One of the signs some people point to as evidence that our society is going the wrong way is the polarization in politics, particularly at the federal and state level. Almost everything seems to go on straight, or nearly straight, party-line votes. Rarely is any legislation bipartisan.
There are probably several reasons for this phenomenon and it may not be further evidence of the degeneracy of our society. An article that appeared in the Review section of the Wall Street Journal for the weekend of April 22 and 23 mentioned one plausible reason.
This writer suggested that it is due to the decline in political party power.
Personally, I am not a fan of political parties, and I think I am in good company. George Washington didn’t like them either. He called them “factions.” When he was elected president he picked men from both political parties, that were forming at the time, for his cabinet. This resulted in some men on his cabinet who hated each other, but Washington was a strong enough leader to herd cats.
The writer of this article suggested that the weakening of the two major political parties has allowed the most extreme voices on both sides of the isle to rise to the top. Much as I don’t like political parties, he convinced me that he may be right.
He cites the rise of the primary system as the principal driver of political party decline. Back before there were primaries, party leaders chose the candidates their particular parties were going to run. There was plenty of political pushing and shoving, but getting the nomination meant you had a majority of party stalwarts on your side. Actual Democrats and Republicans chose who would be the Democrat and Republican nominees.

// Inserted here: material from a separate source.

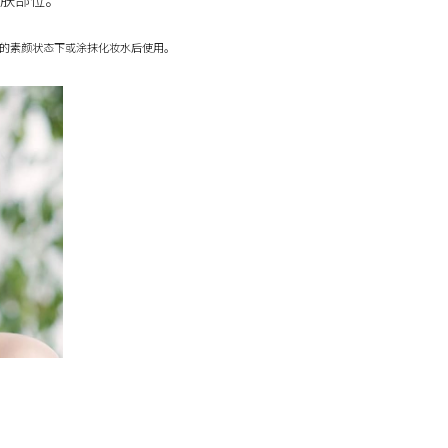
后的素颜状态下或涂抹化妆水后使用。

That changed after the election on 1968. Hubert Humphrey was chosen as the Democrats’ nominee via the standard smoke-filled room process. Party activists, who were not in these smoke-filled rooms were livid and that led to the Democrats going to a primary system. Republicans ended up doing the same.
The primary system, according to this writer, boosted each party’s extremists. They, not party leaders, choose the nominees. Candidates from the parties’ extreme fringes often get nominated and those that get elected are tend to be careful to please the fringe out of fear of facing a primary challenge before the next election. This is why Arizona’s Senator Kyrsten Sinema bolted from the “Democratic” Party and became an independent. The extreme left was angry at her for joining Senator Joe Manchin, of West Virginia to oppose some of Joe’s spending blowouts. For this, she knew she was going to face the wrath of her party’s extremists and a primary challenge from the left. So, she became an independent so she could run without first facing a primary.
Another thing, according to this writer, is that candidates are less dependent on their respective parties for campaign financing. Political action committees (PACs) and very deep pocketed donors, like billionaire George Soros have made party financing of secondary importance. These folks usually represent extremes of the left and right, so they will be financing like-minded candidates.
The writer believes that lots of small donations generated by the Internet also favors people who favor extreme positions.
The result is that the people who get nominated and elected tend to represent their parties’ extremes, not their middle. These are also folks that are more likely to just scream at each other.
Ah, this kind of makes me nostalgic for the days of smoke-filled rooms.